Anthropology of the Mule (2007-2011) draws a parallelism between colonial routes and drug-trafficking routes in Latin America. It charts a map in which the artist inserts personal stories and superimposes the itineraries followed by mules (load-bearing animals) used in the exploitation and exportation of precious metals in the mines of Potosí during the colonial age, and mules (human drug couriers) in the twentieth and twenty-first centuries. Her focus on the historical event of the hibernation and breeding of mules in Córdoba alludes to the colonial economic project based on relations of strength, power and submission. Similarly, she addresses the ways in which drugs move around the world, studying their routes and interviewing female drug mules imprisoned in Bouwer jail in Argentina.

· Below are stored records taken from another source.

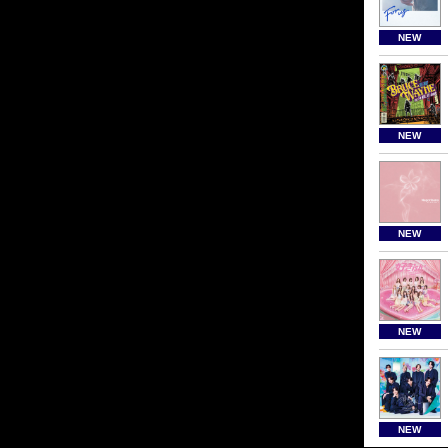
NEW
NEW
NEW
NEW
NEW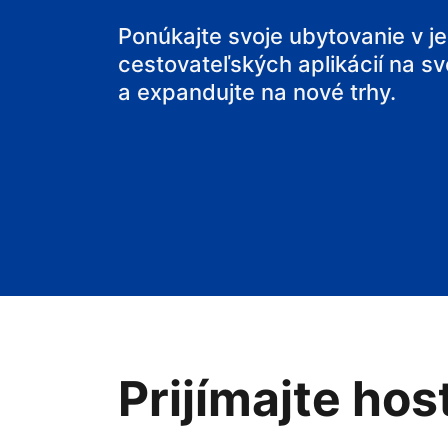
svoj penzión
Ponúkajte svoje ubytovanie v j
cestovateľských aplikácií na sv
svoje bed and
a expandujte na nové trhy.
Prijímajte hos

Who Says What to Whom? (2016-2017) focuses on communication as a framework where all human activity is initiated and explores the participation of scientific thought in forms of submission, social control and cybernetics as a paradigmatic discipline in the modern development of communication sciences. The essay takes the Golden Record and the Theory of Communication, formulated after the Macy lectures held between 1943 and 1956, as its starting point. The work develops an epistemology concerning the methods, principles and notions relative to systems of control and circulation of information, censorship and the history of political propaganda.

The Return of the Repressed (2017) studies aspects linked to the slave traffic that took place across the Atlantic Ocean from the sixteenth century to the late nineteenth century, which entailed the greatest forced migratory movement in history, whose effects would be felt both quantitatively and qualitatively in three continents. This was a key factor in the growth and development of capitalism in Europe, based on slave plantations as the economic model in most of the American continent. The artist exposes considerations relative to exploitation, censorship, subjection, prohibition and the extermination of the black race, and thus adopts a critical stance before the suppression of heterogeneity, submission, manipulation or repression, through which she questions other concerns such as class domination or racism. Rememoration, as a reading of the image, and deconstruction, as a need of memory of history, structure her creative corpus.